YOUR GOAL: The response should hold each line from the entries below where "chaussures" is found.

[Dataset entries]

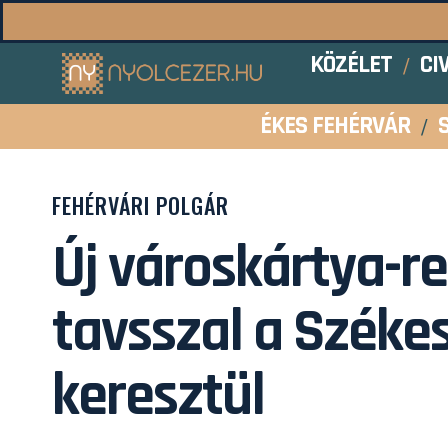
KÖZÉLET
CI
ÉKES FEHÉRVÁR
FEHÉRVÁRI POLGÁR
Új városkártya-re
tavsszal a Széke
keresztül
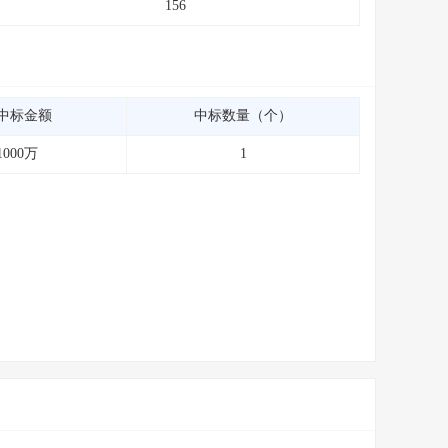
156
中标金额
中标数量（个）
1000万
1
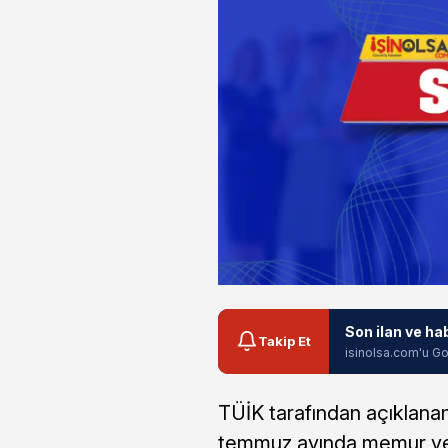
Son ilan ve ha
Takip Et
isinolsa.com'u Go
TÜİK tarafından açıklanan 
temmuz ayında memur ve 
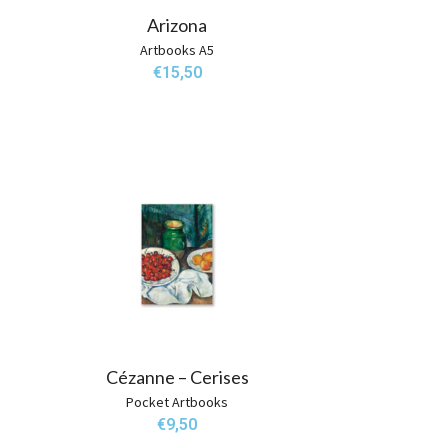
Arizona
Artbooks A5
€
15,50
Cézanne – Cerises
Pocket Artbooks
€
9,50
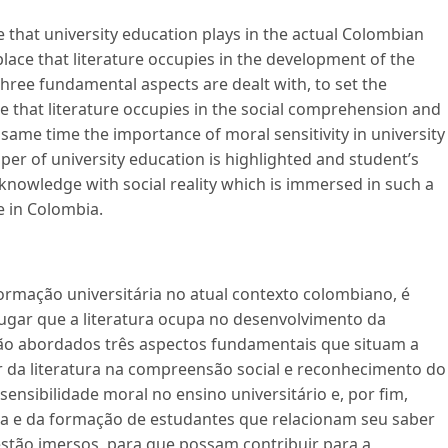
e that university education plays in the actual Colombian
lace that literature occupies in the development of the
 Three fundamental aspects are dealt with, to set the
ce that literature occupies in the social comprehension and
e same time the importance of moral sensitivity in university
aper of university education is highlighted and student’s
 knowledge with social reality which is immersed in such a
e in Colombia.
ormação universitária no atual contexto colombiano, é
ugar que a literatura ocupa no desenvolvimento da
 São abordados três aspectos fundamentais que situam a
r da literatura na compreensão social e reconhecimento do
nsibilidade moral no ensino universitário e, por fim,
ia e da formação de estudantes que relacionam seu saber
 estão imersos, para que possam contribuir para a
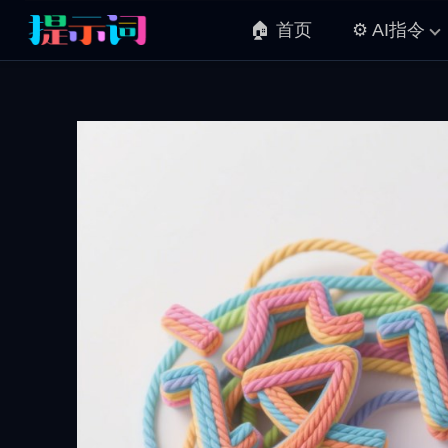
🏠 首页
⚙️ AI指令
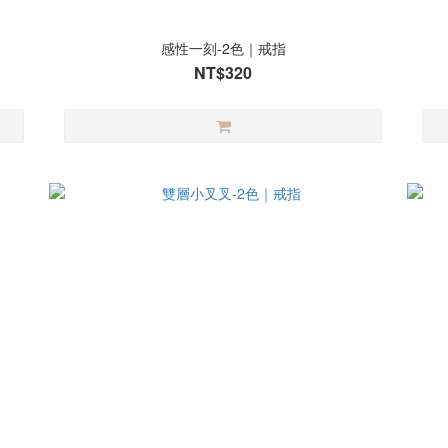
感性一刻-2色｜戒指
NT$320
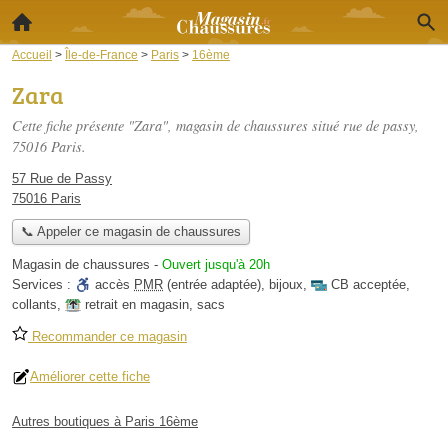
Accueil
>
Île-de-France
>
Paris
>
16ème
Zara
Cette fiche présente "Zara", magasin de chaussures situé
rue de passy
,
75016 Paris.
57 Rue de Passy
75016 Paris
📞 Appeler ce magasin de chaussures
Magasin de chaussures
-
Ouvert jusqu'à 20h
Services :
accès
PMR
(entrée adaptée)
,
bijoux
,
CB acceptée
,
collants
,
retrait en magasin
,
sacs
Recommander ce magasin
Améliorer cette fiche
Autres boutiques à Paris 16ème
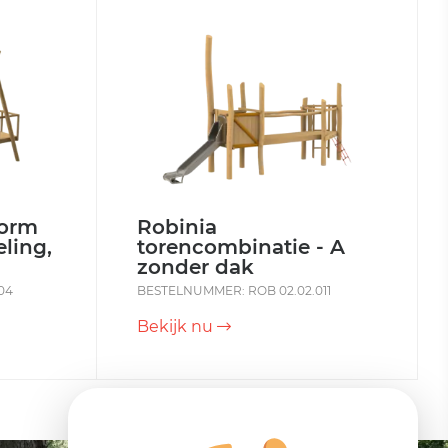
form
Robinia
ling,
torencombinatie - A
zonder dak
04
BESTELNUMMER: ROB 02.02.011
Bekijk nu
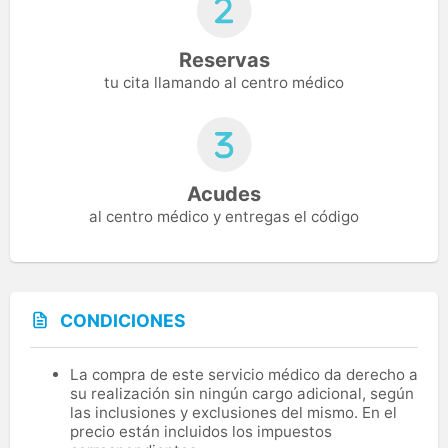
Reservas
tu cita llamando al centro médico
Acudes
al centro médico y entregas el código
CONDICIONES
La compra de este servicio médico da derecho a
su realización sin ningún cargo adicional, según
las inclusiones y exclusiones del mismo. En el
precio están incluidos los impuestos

---

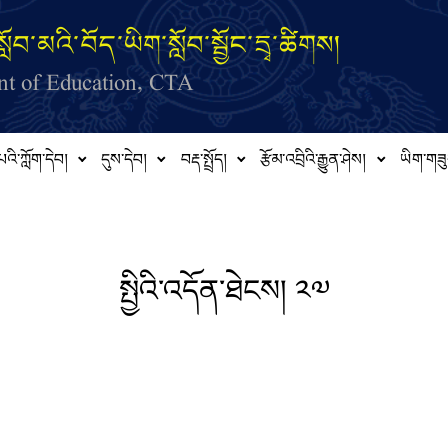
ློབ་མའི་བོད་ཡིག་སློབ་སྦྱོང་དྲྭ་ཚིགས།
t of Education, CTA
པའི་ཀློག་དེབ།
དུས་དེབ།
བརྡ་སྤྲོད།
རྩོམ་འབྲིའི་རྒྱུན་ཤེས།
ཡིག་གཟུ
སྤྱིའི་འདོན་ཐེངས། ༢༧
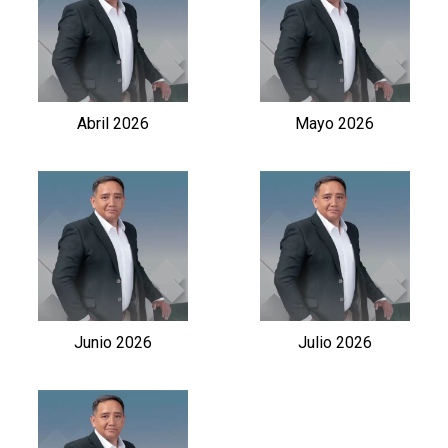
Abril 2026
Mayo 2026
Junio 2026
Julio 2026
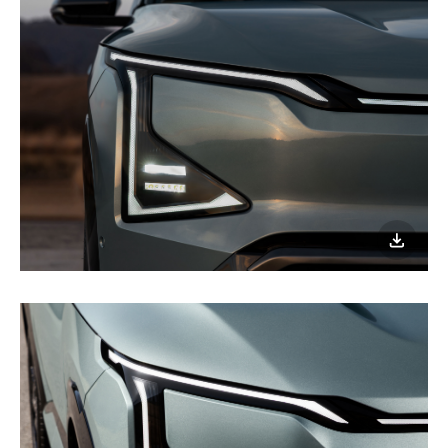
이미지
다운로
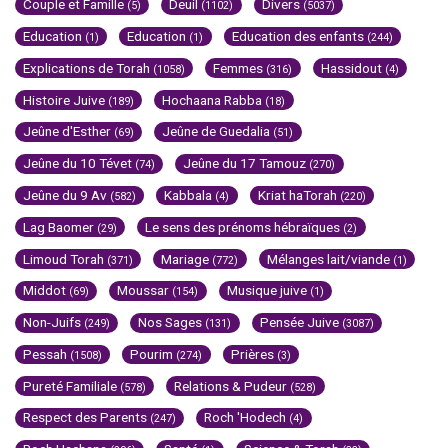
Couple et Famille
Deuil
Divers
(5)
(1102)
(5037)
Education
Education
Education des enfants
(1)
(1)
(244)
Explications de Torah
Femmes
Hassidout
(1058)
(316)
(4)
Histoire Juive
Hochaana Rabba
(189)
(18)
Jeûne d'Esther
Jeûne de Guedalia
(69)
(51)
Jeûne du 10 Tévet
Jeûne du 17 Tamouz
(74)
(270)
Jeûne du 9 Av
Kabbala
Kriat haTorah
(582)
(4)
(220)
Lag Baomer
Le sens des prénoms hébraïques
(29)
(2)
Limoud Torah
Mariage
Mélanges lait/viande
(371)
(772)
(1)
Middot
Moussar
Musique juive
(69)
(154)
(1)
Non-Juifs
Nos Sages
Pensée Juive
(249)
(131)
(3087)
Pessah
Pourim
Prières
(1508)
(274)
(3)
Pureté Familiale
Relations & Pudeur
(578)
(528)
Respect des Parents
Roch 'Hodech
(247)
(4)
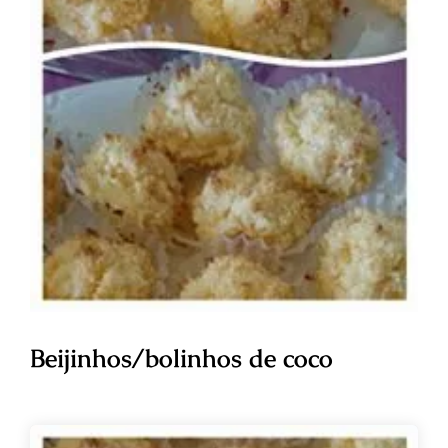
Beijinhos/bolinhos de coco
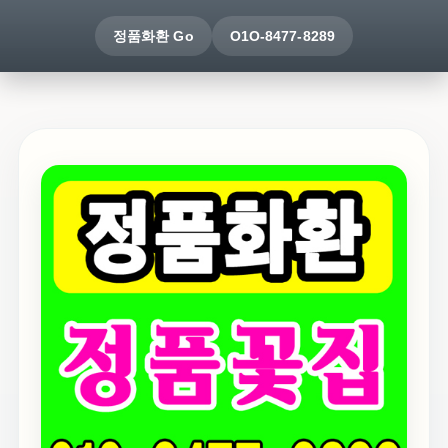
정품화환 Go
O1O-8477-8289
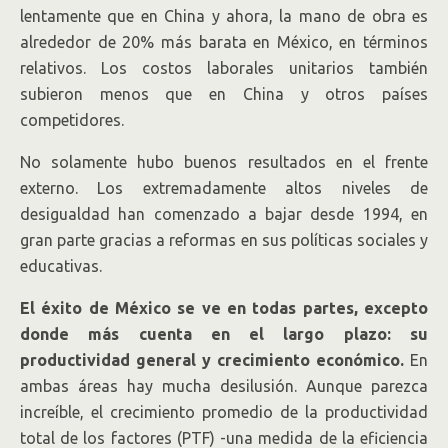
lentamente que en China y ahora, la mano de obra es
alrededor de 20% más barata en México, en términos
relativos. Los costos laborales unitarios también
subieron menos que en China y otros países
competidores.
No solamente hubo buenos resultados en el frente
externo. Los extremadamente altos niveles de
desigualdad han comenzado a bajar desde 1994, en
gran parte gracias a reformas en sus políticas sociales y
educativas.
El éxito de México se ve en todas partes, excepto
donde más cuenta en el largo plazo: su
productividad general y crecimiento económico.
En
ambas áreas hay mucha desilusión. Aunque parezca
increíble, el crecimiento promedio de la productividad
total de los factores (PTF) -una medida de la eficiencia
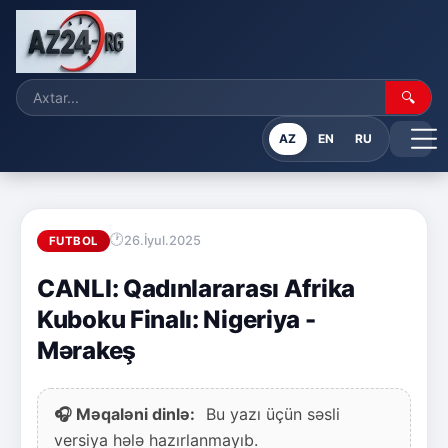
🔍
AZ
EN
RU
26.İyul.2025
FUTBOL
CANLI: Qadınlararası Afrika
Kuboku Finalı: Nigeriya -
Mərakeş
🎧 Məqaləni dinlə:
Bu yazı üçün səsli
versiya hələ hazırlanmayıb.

* * *

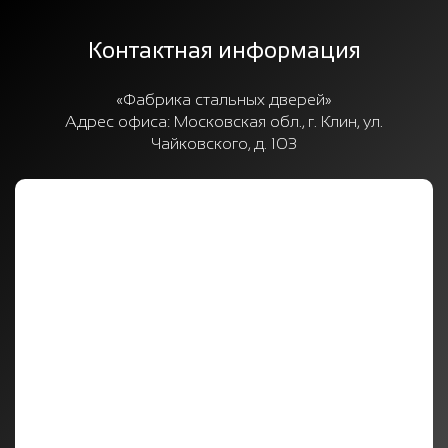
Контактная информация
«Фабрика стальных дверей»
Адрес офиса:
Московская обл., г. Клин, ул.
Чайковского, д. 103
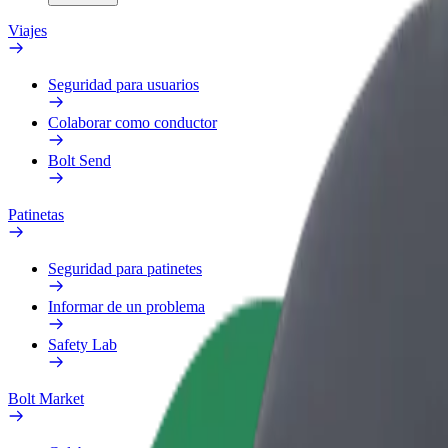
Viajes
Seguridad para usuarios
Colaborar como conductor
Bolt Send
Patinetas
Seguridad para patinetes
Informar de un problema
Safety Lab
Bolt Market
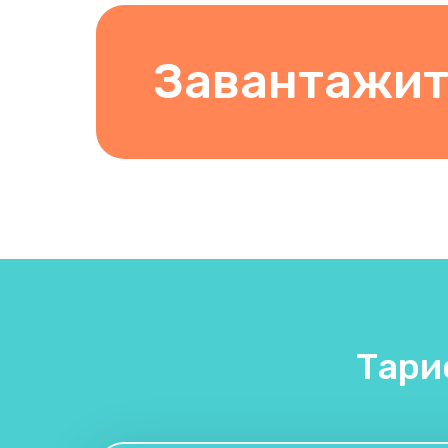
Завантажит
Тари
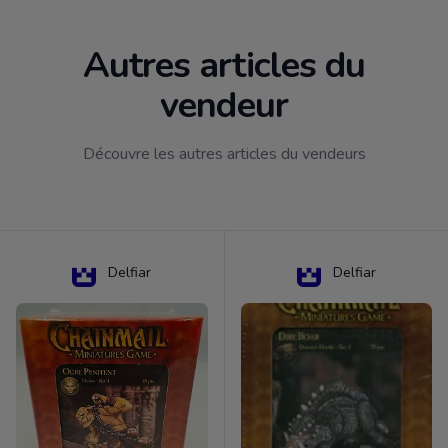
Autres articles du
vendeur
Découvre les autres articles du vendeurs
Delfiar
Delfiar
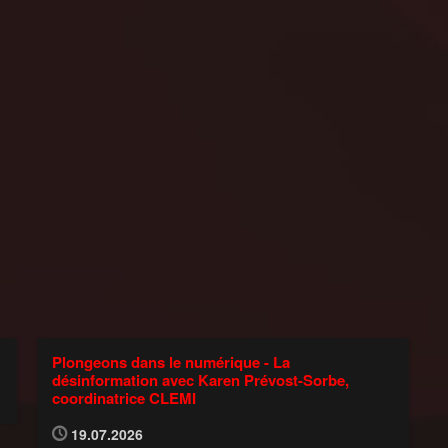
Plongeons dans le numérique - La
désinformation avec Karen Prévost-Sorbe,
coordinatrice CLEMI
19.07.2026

RESULT OF THIS TASK:
Cette fiche présente "Zara", magasin de chaussures situé
📞 Appeler ce magasin de chaussures
Magasin de chaussures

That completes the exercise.